A 'Vacuum of Voices' Gives Japan's Reds a Boost

Its criticism of business-government ties, alliance with US, have voter appeal

High school student Dai Ozaki looks more grunge than red. He's wearing a faded flannel shirt and blue jeans, and his hair is a little on the shaggy side. "I try not to identify myself as a member of the Communist Party," he says. "I tend to be cautious."

"Some people," he explains, "still feel the party is awful."

If polls and some recent election results are any indicator, however, the number of Japanese who share Mr. Ozaki's support for the Japanese Communist Party is growing. The JCP is easily one of the healthiest and most vibrant communist parties on the planet.

At its last congress, in 1994, the JCP announced a membership of 360,000, down from a half-million members in 1990. Like communist parties everywhere, the JCP's political fortunes plummeted after the collapse of the Soviet Union.

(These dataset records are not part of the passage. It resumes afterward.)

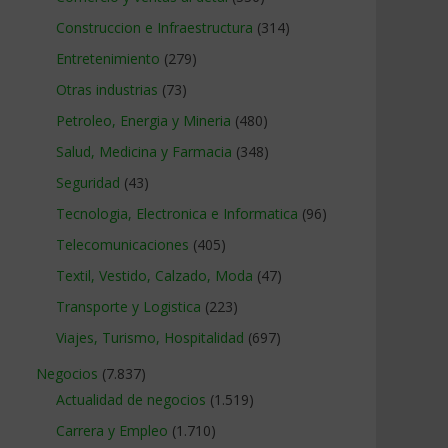
Construccion e Infraestructura
(314)
Entretenimiento
(279)
Otras industrias
(73)
Petroleo, Energia y Mineria
(480)
Salud, Medicina y Farmacia
(348)
Seguridad
(43)
Tecnologia, Electronica e Informatica
(96)
Telecomunicaciones
(405)
Textil, Vestido, Calzado, Moda
(47)
Transporte y Logistica
(223)
Viajes, Turismo, Hospitalidad
(697)
Negocios
(7.837)
Actualidad de negocios
(1.519)
Carrera y Empleo
(1.710)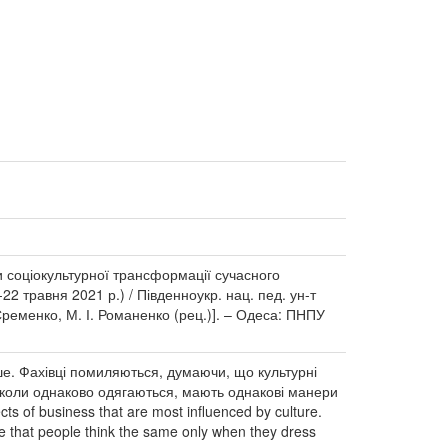
ти соціокультурної трансформації сучасного
22 травня 2021 р.) / Південноукр. нац. пед. ун-т
 Єременко, М. І. Романенко (рец.)]. – Одеса: ПНПУ
ьше. Фахівці помиляються, думаючи, що культурні
 коли однаково одягаються, мають однакові манери
s of business that are most influenced by culture.
ure that people think the same only when they dress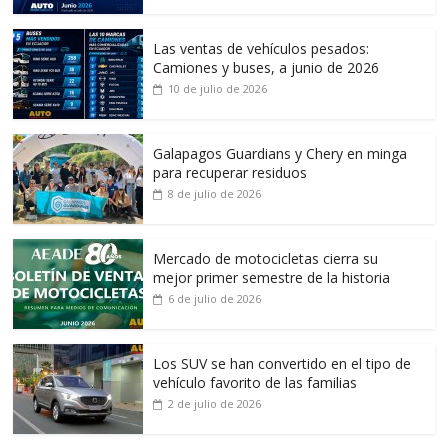
Las ventas de vehículos pesados:
Camiones y buses, a junio de 2026
10 de julio de 2026
Galapagos Guardians y Chery en minga
para recuperar residuos
8 de julio de 2026
Mercado de motocicletas cierra su
mejor primer semestre de la historia
6 de julio de 2026
Los SUV se han convertido en el tipo de
vehículo favorito de las familias
2 de julio de 2026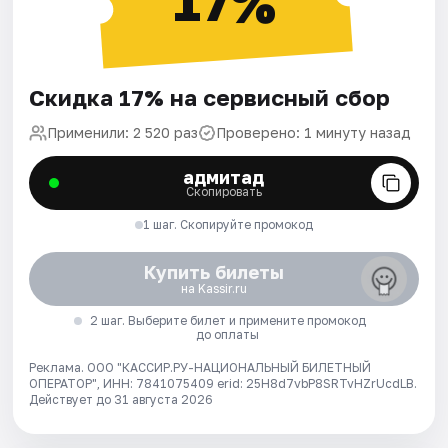
17%
Скидка 17% на сервисный сбор
Применили: 2 520 раз
Проверено: 1 минуту назад
адмитад
Скопировать
1 шаг. Скопируйте промокод
Купить билеты
на Kassir.ru
2 шаг. Выберите билет и примените промокод
до оплаты
Реклама. ООО "КАССИР.РУ-НАЦИОНАЛЬНЫЙ БИЛЕТНЫЙ
ОПЕРАТОР", ИНН: 7841075409 erid: 25H8d7vbP8SRTvHZrUcdLB.
Действует до 31 августа 2026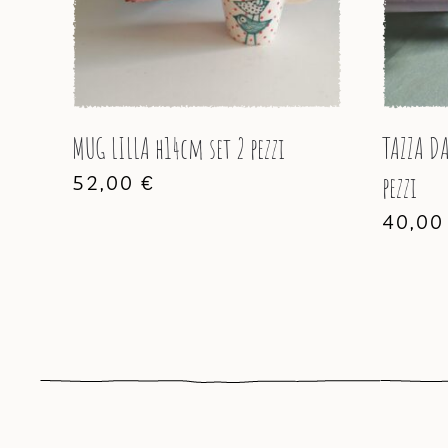
MUG LILLA h14cm set 2 pezzi
TAZZA D
52,00
€
pezzi
40,0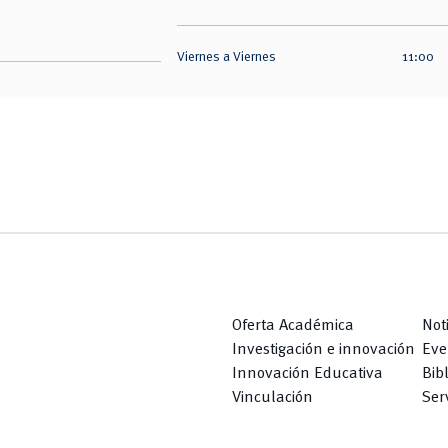
Viernes a Viernes
11:00
Oferta Académica
Not
Investigación e innovación
Eve
Innovación Educativa
Bib
Vinculación
Serv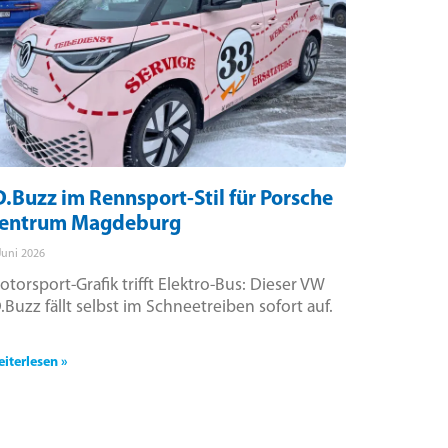
D.Buzz im Rennsport-Stil für Porsche
entrum Magdeburg
 Juni 2026
otorsport-Grafik trifft Elektro-Bus: Dieser VW
D.Buzz fällt selbst im Schneetreiben sofort auf.
iterlesen »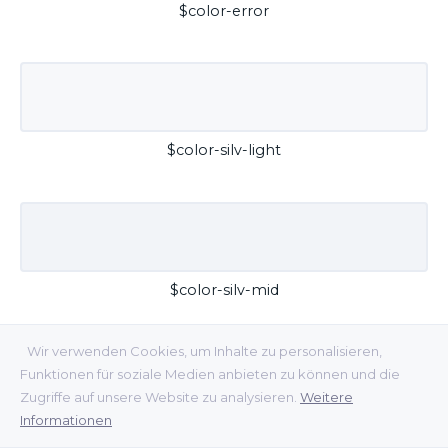
$color-error
$color-silv-light
$color-silv-mid
Wir verwenden Cookies, um Inhalte zu personalisieren,
Funktionen für soziale Medien anbieten zu können und die
Zugriffe auf unsere Website zu analysieren.
Weitere
Informationen
$color-silv-dark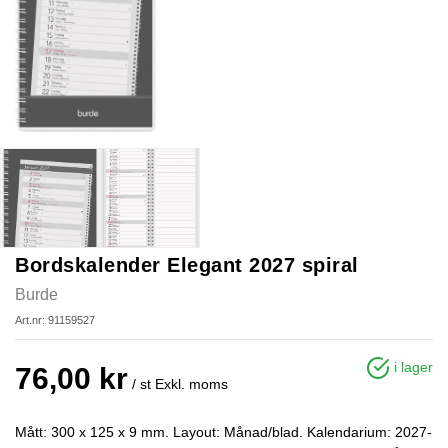
Bordskalender Elegant 2027 spiral
Burde
Art.nr: 91159527
i lager
76,00 kr
/ st
Exkl. moms
Mått: 300 x 125 x 9 mm. Layout: Månad/blad. Kalendarium: 2027-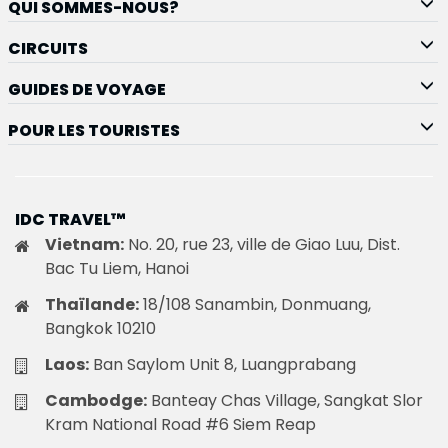
QUI SOMMES-NOUS?
CIRCUITS
GUIDES DE VOYAGE
POUR LES TOURISTES
IDC TRAVEL™
Vietnam:
No. 20, rue 23, ville de Giao Luu, Dist.
Bac Tu Liem, Hanoi
Thaïlande:
18/108 Sanambin, Donmuang,
Bangkok 10210
Laos:
Ban Saylom Unit 8, Luangprabang
Cambodge:
Banteay Chas Village, Sangkat Slor
Kram National Road #6 Siem Reap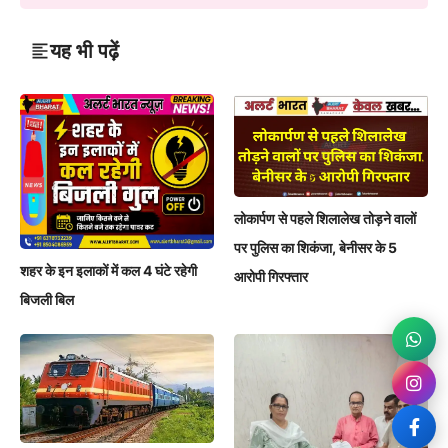
यह भी पढ़ें
लोकार्पण से पहले शिलालेख तोड़ने वालों
पर पुलिस का शिकंजा, बेनीसर के 5
शहर के इन इलाकों में कल 4 घंटे रहेगी
आरोपी गिरफ्तार
बिजली बिल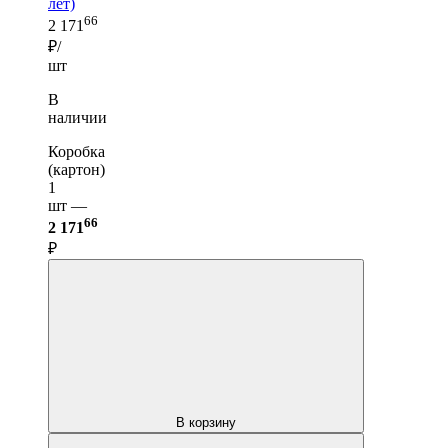
лет)
66
2 171
₽/
шт
В
наличии
Коробка
(картон)
1
шт —
66
2 171
₽
В корзину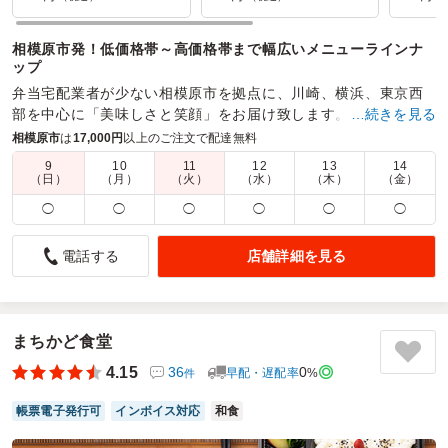
相模原市発！低価格帯～高価格帯まで幅広いメニューラインナ
ップ
弁当宅配業者が少ない相模原市を拠点に、川崎、横浜、東京西
部を中心に「美味しさと笑顔」をお届け致します。
…続きを見る
相模原市
は
17,000円
以上のご注文で配達無料
商品数：
21
締切日時：
1日前12:00
価格帯：
810円～3,240円
配達時間：
9:30～19:00
9
10
11
12
13
14
（日）
（月）
（火）
（水）
（木）
（金）
◯
◯
◯
◯
◯
◯
老人会向きで皆さん大好評でした。
5.0
弥栄長寿会
店舗詳細を見る
電話する
老人会の新年会用お弁当として注文しました。
コスパの良いお弁当で、総額もそれほど大きくないのに結果
的に配達料無料になったのも有難い。
彩りも良く、魚と煮物・野菜中心で、集った老人会の皆様に
まちかど食堂
大変好評でした。
4.15
36
0
早配・遅配率
%
件
また、何かの折りには利用したいと思います。有難うござい
ました。
帳票電子発行可
インボイス対応
和食
ご利用シーン：
懇親会
›
新年会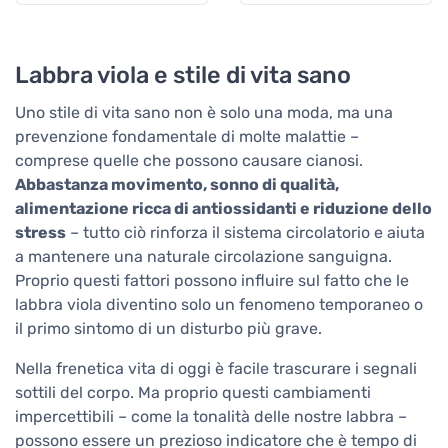
compresse
Labbra viola e stile di vita sano
Uno stile di vita sano non è solo una moda, ma una
prevenzione fondamentale di molte malattie –
comprese quelle che possono causare cianosi.
Abbastanza movimento, sonno di qualità,
alimentazione ricca di antiossidanti e riduzione dello
stress
– tutto ciò rinforza il sistema circolatorio e aiuta
a mantenere una naturale circolazione sanguigna.
Proprio questi fattori possono influire sul fatto che le
labbra viola diventino solo un fenomeno temporaneo o
il primo sintomo di un disturbo più grave.
Nella frenetica vita di oggi è facile trascurare i segnali
sottili del corpo. Ma proprio questi cambiamenti
impercettibili – come la tonalità delle nostre labbra –
possono essere un prezioso indicatore che è tempo di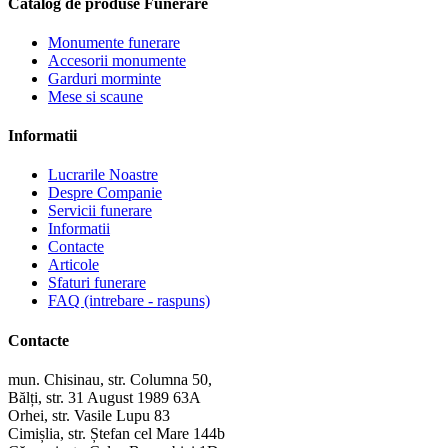
Catalog de produse Funerare
Monumente funerare
Accesorii monumente
Garduri morminte
Mese si scaune
Informatii
Lucrarile Noastre
Despre Companie
Servicii funerare
Informatii
Contacte
Articole
Sfaturi funerare
FAQ (intrebare - raspuns)
Contacte
mun. Chisinau, str. Columna 50,
Bălți, str. 31 August 1989 63A
Orhei, str. Vasile Lupu 83
Cimișlia, str. Ștefan cel Mare 144b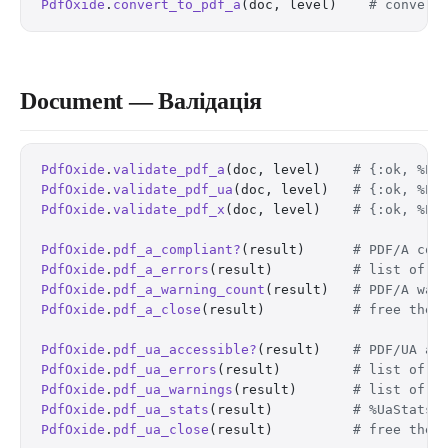
PdfOxide
.
convert_to_pdf_a
(doc, level)    
# convert
Document — Валідація
PdfOxide
.
validate_pdf_a
(doc, level)    
# {:ok, %Pd
PdfOxide
.
validate_pdf_ua
(doc, level)   
# {:ok, %Pd
PdfOxide
.
validate_pdf_x
(doc, level)    
# {:ok, %Pd
PdfOxide
.
pdf_a_compliant?
(result)      
# PDF/A com
PdfOxide
.
pdf_a_errors
(result)          
# list of P
PdfOxide
.
pdf_a_warning_count
(result)   
# PDF/A war
PdfOxide
.
pdf_a_close
(result)           
# free the 
PdfOxide
.
pdf_ua_accessible?
(result)    
# PDF/UA ac
PdfOxide
.
pdf_ua_errors
(result)         
# list of P
PdfOxide
.
pdf_ua_warnings
(result)       
# list of P
PdfOxide
.
pdf_ua_stats
(result)          
# %UaStats{
PdfOxide
.
pdf_ua_close
(result)          
# free the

But these days Japan's communists are upbeat. The country's two main political groups - the Liberal Democratic Party and the opposition New Frontier Party - are in many respects too similar to offer voters much of a choice. Japanese who disagreed with the political status quo during most of the post-World War II era used to back the Socialist Party. But it has sacrificed many of its principles in order to be part of ruling coalitions in recent years, so many onetime socialists are grumpy and put off.

"There is a vacuum of voices," notes political scientist Yasunori Sone of Tokyo's Keio University. "The JCP, right now, is almost a replacement for the Socialist Party, [filling] its role of offering a strong opposition."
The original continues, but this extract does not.